En las últimas décadas, esta situación cambió. “Las mujeres comenzamos a participar en las organizaciones locales y nacionales, a ocupar cargos dirigenciales, a proponer, a generar acciones y a ser escuchadas”, valoró.
Este proceso, indicó, fue acompañado por políticas públicas. En 2014, el INC comenzó a implementar la cotitularidad en la tierra y en 2019 se efectivizó a través de la Ley 19.781, garantizando la cotitularidad de hombres y mujeres en los predios de Colonización.
Para finalizar, la jerarca valoró el “trabajo dedicado” que las mujeres sostienen “día a día” en sus predios defendiendo el derecho a la tierra.
Por su parte, Henry hizo hincapié en la “importancia” del acceso a la tierra, como elemento “imprescindible” para llevar adelante el desarrollo rural.
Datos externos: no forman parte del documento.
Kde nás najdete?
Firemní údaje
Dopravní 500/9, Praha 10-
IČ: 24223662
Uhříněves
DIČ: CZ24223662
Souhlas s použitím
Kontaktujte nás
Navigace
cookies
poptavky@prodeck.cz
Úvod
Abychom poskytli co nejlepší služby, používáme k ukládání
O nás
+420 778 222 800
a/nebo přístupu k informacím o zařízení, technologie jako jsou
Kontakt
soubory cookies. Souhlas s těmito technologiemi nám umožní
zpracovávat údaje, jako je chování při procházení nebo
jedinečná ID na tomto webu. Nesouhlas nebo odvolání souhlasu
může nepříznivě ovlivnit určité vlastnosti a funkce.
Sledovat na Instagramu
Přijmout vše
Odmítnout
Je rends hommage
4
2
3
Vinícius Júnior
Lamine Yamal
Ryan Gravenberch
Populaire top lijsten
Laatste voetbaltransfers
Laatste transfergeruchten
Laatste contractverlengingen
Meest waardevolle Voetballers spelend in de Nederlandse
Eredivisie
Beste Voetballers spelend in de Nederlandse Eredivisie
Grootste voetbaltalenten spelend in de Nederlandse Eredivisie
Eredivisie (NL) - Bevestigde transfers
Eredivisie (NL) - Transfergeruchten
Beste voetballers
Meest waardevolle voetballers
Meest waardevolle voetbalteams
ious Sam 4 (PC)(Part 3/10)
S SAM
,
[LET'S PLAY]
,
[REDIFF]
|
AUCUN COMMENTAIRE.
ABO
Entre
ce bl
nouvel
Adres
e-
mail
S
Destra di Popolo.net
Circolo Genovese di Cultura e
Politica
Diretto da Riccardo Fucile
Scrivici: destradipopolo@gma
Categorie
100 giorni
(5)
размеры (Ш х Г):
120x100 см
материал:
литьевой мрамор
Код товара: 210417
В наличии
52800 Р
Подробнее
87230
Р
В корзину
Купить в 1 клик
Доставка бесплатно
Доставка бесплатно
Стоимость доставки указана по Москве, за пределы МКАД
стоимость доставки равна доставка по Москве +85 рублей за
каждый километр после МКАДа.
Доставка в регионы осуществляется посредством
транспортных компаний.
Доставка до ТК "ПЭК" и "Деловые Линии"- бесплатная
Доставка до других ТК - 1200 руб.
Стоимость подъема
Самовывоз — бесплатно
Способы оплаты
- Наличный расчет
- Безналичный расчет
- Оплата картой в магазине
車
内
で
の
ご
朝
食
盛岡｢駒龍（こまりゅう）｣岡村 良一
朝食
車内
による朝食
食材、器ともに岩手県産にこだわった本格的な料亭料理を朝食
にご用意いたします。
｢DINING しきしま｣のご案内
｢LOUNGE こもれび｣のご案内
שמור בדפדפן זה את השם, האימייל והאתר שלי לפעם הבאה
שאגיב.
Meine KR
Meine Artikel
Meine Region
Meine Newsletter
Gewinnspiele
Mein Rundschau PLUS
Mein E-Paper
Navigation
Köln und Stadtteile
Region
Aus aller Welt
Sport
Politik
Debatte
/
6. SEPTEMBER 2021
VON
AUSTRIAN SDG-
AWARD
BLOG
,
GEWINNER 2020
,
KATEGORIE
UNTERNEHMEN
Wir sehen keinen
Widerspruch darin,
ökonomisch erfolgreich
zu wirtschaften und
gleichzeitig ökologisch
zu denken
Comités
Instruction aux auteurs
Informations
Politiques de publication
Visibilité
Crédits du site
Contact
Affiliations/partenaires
Asimismo, condenó la discriminación que sufren las mujeres en el medio rural, al que calificó como “seguramente el más machista de nuestra sociedad”.
A las que vendrán
Victoria celebró que se vuelva a abrir una convocatoria para que las mujeres puedan acceder a tierras y, como ella, cumplir sus sueños. “Los que venimos del campo y que nos criamos en eso, soñamos con criar a nuestros hijos ahí y quedarnos. Lo que necesitamos es la tierra, que me parece que es la principal herramienta, después lo demás se va acomodando”, consideró.
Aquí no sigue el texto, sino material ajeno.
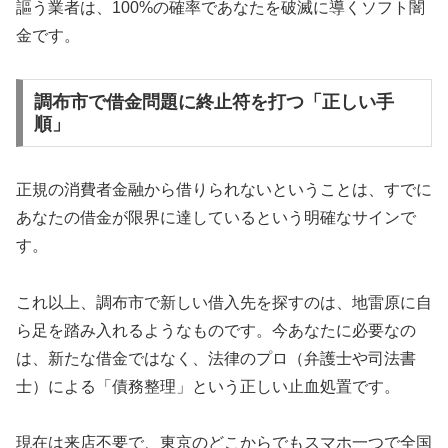
謳う業者は、100%の確率であなたを破滅に導くソフト闇
金です。
調布市で借金問題に終止符を打つ「正しい手
順」
正規の消費者金融から借りられないということは、すでに
あなたの借金が限界に達しているという明確なサインで
す。
これ以上、調布市で新しい借入先を探すのは、地雷原に自
ら足を踏み入れるようなものです。今あなたに必要なの
は、新たな借金ではなく、法律のプロ（弁護士や司法書
士）による「債務整理」という正しい止血処置です。
現在は来店不要で、東京のどこからでもスマホ一つで全国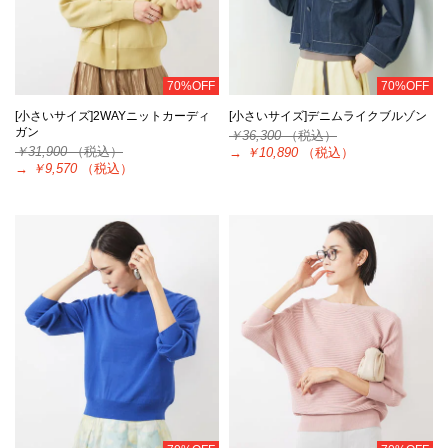
70%OFF
70%OFF
[小さいサイズ]2WAYニットカーディ
[小さいサイズ]デニムライクブルゾン
ガン
￥36,300
（税込）
￥31,900
（税込）
→
￥10,890
（税込）
→
￥9,570
（税込）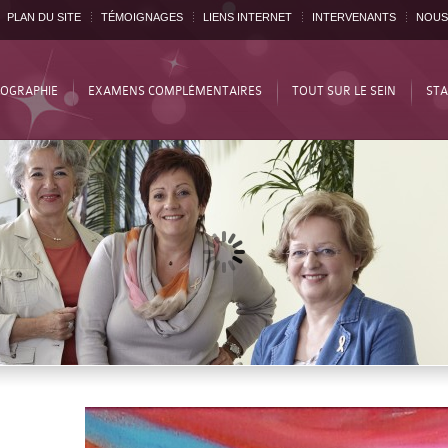
PLAN DU SITE
TÉMOIGNAGES
LIENS INTERNET
INTERVENANTS
NOUS
OGRAPHIE
EXAMENS COMPLÉMENTAIRES
TOUT SUR LE SEIN
STA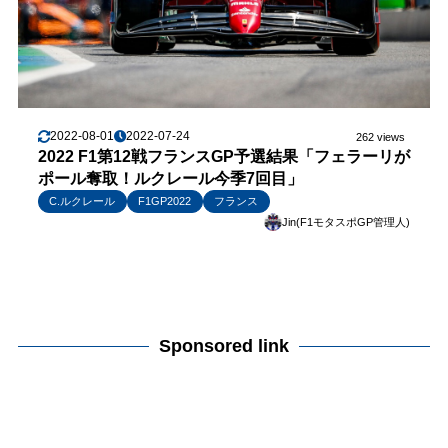
2022-08-01
2022-07-24
262 views
2022 F1第12戦フランスGP予選結果「フェラーリが
ポール奪取！ルクレール今季7回目」
C.ルクレール
F1GP2022
フランス
Jin(F1モタスポGP管理人)
Sponsored link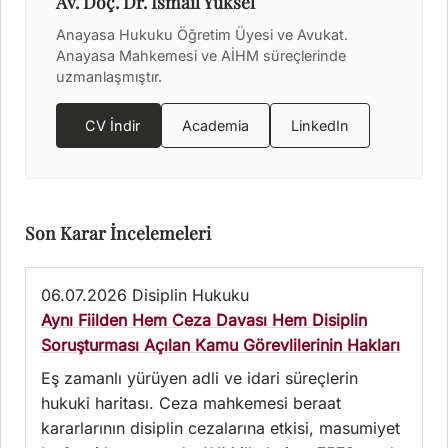
Av. Doç. Dr. İsmail Yüksel
Anayasa Hukuku Öğretim Üyesi ve Avukat.
Anayasa Mahkemesi ve AİHM süreçlerinde
uzmanlaşmıştır.
CV İndir
Academia
LinkedIn
Son Karar İncelemeleri
06.07.2026
Disiplin Hukuku
Aynı Fiilden Hem Ceza Davası Hem Disiplin
Soruşturması Açılan Kamu Görevlilerinin Hakları
Eş zamanlı yürüyen adli ve idari süreçlerin
hukuki haritası. Ceza mahkemesi beraat
kararlarının disiplin cezalarına etkisi, masumiyet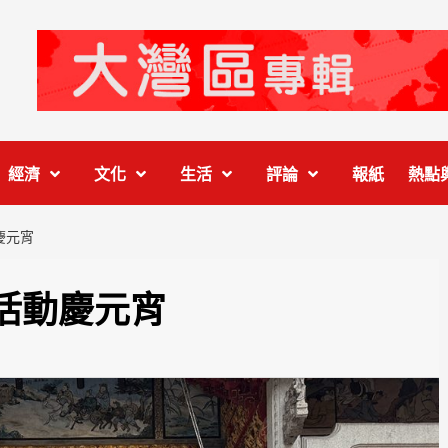
經濟
文化
生活
評論
報紙
熱點
慶元宵
活動慶元宵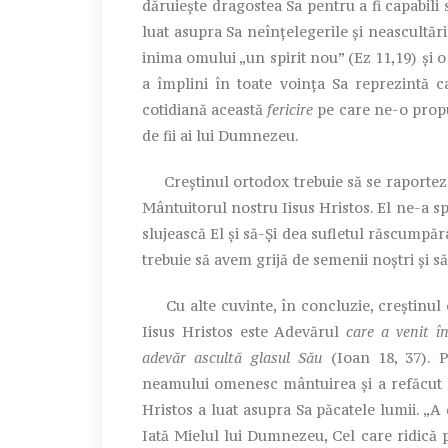
dăruiește dragostea Sa pentru a fi capabili 
luat asupra Sa neînțelegerile și neascultări
inima omului „un spirit nou” (Ez 11,19) și 
a împlini în toate voința Sa reprezintă 
cotidiană această
fericire
pe care ne-o propu
de fii ai lui Dumnezeu.
Creştinul ortodox trebuie să se raportez
Mântuitorul nostru Iisus Hristos. El ne-a spu
slujească El şi să-Şi dea sufletul răscumpăra
trebuie să avem grijă de semenii noştri şi să 
Cu alte cuvinte, în concluzie, creștinul 
Iisus Hristos este Adevărul
care
a venit î
adevăr ascultă glasul Său
(Ioan 18, 37). 
neamului omenesc mântuirea şi a refăcut
Hristos a luat asupra Sa păcatele lumii. „A 
Iată Mielul lui Dumnezeu, Cel care ridică pă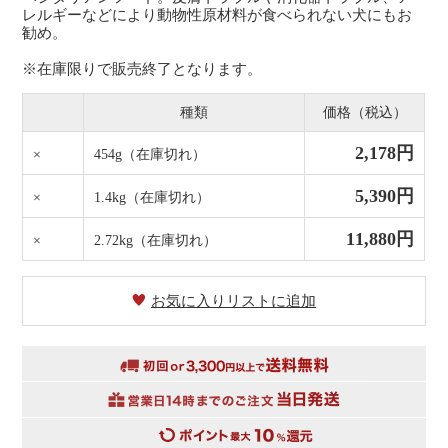
レルギーなどにより動物性原材料が食べられない犬にもお
勧め。
※在庫限りで販売終了となります。
種類
価格（税込）
2,178円
×
454g
（在庫切れ）
5,390円
×
1.4kg
（在庫切れ）
11,880円
×
2.72kg
（在庫切れ）
お気に入りリストに追加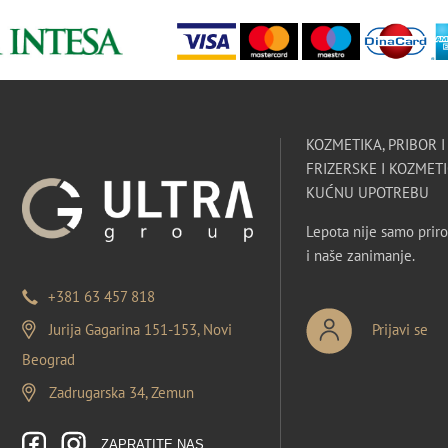
KOZMETIKA, PRIBOR 
FRIZERSKE I KOZMETI
KUĆNU UPOTREBU
Lepota nije samo priro
i naše zanimanje.
+381 63 457 818
Jurija Gagarina 151-153, Novi
Prijavi se
Beograd
Zadrugarska 34, Zemun
ZAPRATITE NAS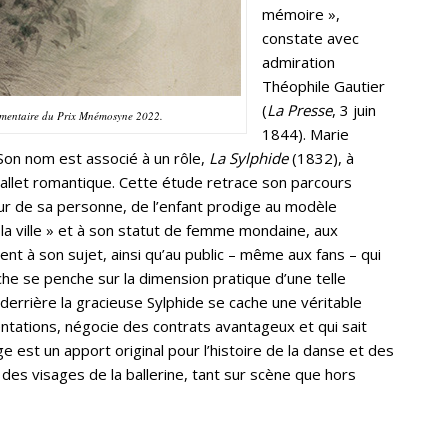
mémoire »,
constate avec
admiration
Théophile Gautier
(
La Presse
, 3 juin
émentaire du Prix Mnémosyne 2022.
1844). Marie
 Son nom est associé à un rôle,
La Sylphide
(1832), à
ballet romantique. Cette étude retrace son parcours
ur de sa personne, de l’enfant prodige au modèle
à la ville » et à son statut de femme mondaine, aux
ent à son sujet, ainsi qu’au public – même aux fans – qui
rche se penche sur la dimension pratique d’une telle
: derrière la gracieuse Sylphide se cache une véritable
ntations, négocie des contrats avantageux et qui sait
 est un apport original pour l’histoire de la danse et des
 des visages de la ballerine, tant sur scène que hors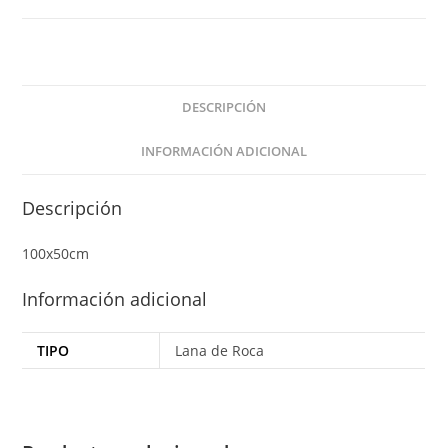
DESCRIPCIÓN
INFORMACIÓN ADICIONAL
Descripción
100x50cm
Información adicional
TIPO
Lana de Roca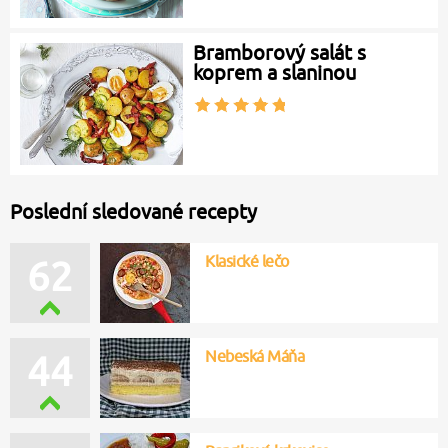
Bramborový salát s
koprem a slaninou
Poslední sledované recepty
Klasické lečo
62
Nebeská Máňa
44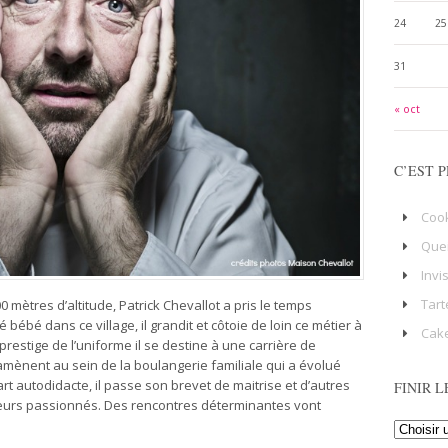
24
25
31
« oct
C’EST P
Coo
Que
Invi
Tart
00 mètres d’altitude, Patrick Chevallot a pris le temps
 bébé dans ce village, il grandit et côtoie de loin ce métier à
Cake
restige de l’uniforme il se destine à une carrière de
amènent au sein de la boulangerie familiale qui a évolué
art autodidacte, il passe son brevet de maitrise et d’autres
FINIR L
urs passionnés. Des rencontres déterminantes vont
“Ojalá que sean un montón de mujeres más las que puedan cumplir ese sueño de vivir en el campo y de vivir del campo, porque a veces vivimos en el campo y tenemos que trabajar en otro lado”, explicó y recomendó a las mujeres que se presenten a este segundo llamado “siempre” recurrir a los técnicos y consultar.
Al igual que Victoria, Evelin les aconsejó que se apoyen en los técnicos y en otras productoras rurales, y que, a pesar de la edad, se animen y tengan confianza.
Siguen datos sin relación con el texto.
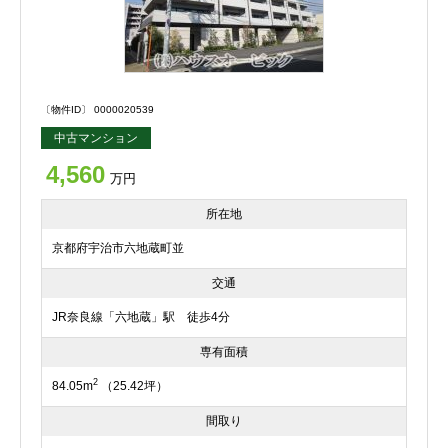
〔物件ID〕 0000020539
中古マンション
4,560
万円
所在地
京都府宇治市六地蔵町並
交通
JR奈良線「六地蔵」駅 徒歩4分
専有面積
2
84.05m
（25.42坪）
間取り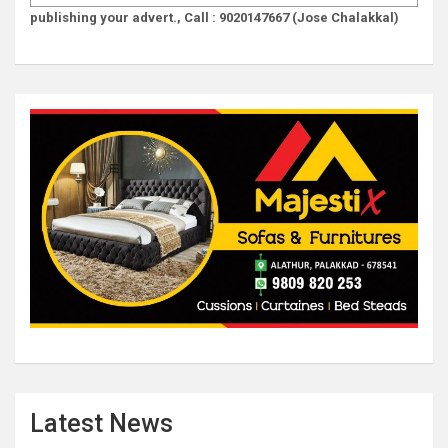
publishing your advert., Call : 9020147667 (Jose Chalakkal)
Latest News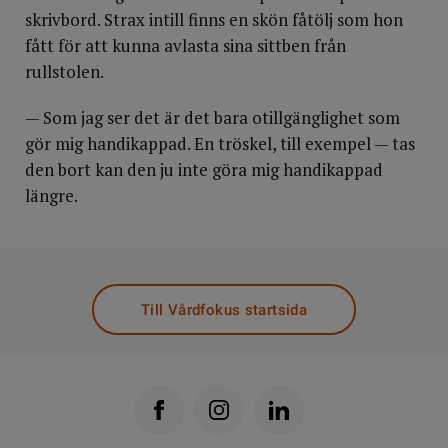
skrivbord. Strax intill finns en skön fåtölj som hon
fått för att kunna avlasta sina sittben från
rullstolen.
— Som jag ser det är det bara otillgänglighet som
gör mig handikappad. En tröskel, till exempel — tas
den bort kan den ju inte göra mig handikappad
längre.
Till Vårdfokus startsida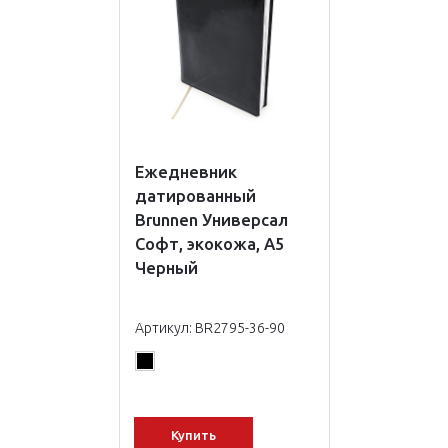
Ежедневник
датированный
Brunnen Универсал
Софт, экокожа, А5
Черный
Артикул: BR2795-36-90
Купить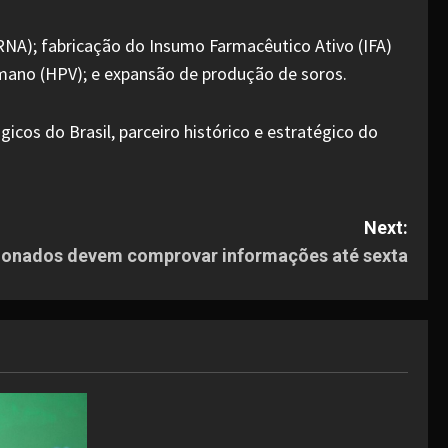
NA); fabricação do Insumo Farmacêutico Ativo (IFA)
umano (HPV); e expansão de produção de soros.
icos do Brasil, parceiro histórico e estratégico do
Next:
cionados devem comprovar informações até sexta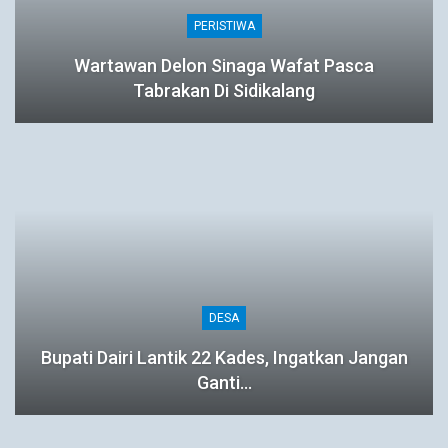
PERISTIWA
Wartawan Delon Sinaga Wafat Pasca
Tabrakan Di Sidikalang
DESA
Bupati Dairi Lantik 22 Kades, Ingatkan Jangan
Ganti…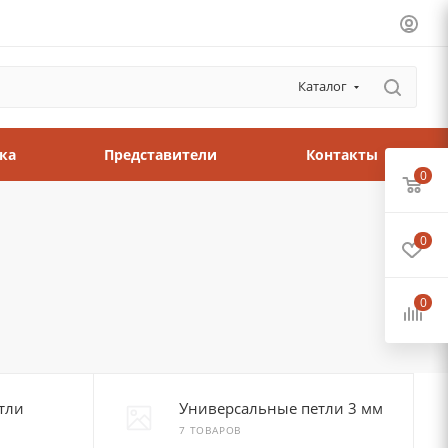
Каталог
ка
Представители
Контакты
0
0
0
тли
Универсальные петли 3 мм
7 ТОВАРОВ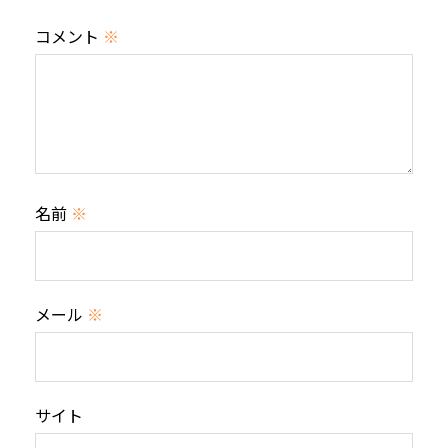
コメント
※
名前
※
メール
※
サイト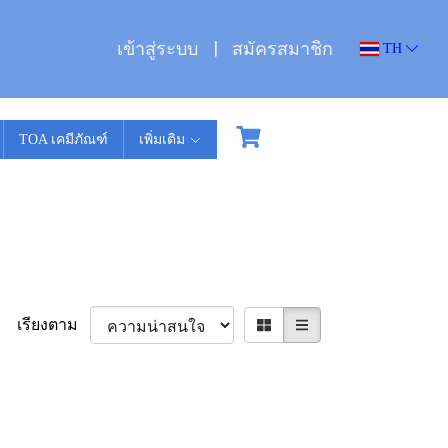
เข้าสู่ระบบ
สมัครสมาชิก
TH
TOA เคมีภัณฑ์
เพิ่มเติม
เรียงตาม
Trabajar en el campo “es difícil”, dijo Rosario. “A veces peleamos con el clima, a veces peleamos con los precios. Muchas veces no tenemos feriados o fines de semana, pero es un trabajo que nos gusta y que hacemos con pasión”, agregó y alentó a aquellas mujeres que comparten esa pasión “a comprometerse, a seguir y no perder la esperanza; en algún momento llega”.
Por último, María, se puso a las órdenes y se sumó a las palabras de Rosario: “No es fácil, pero se sale adelante. Se lucha contra el clima, se lucha contra problemas personales, pero no hay que desviarse de los objetivos”.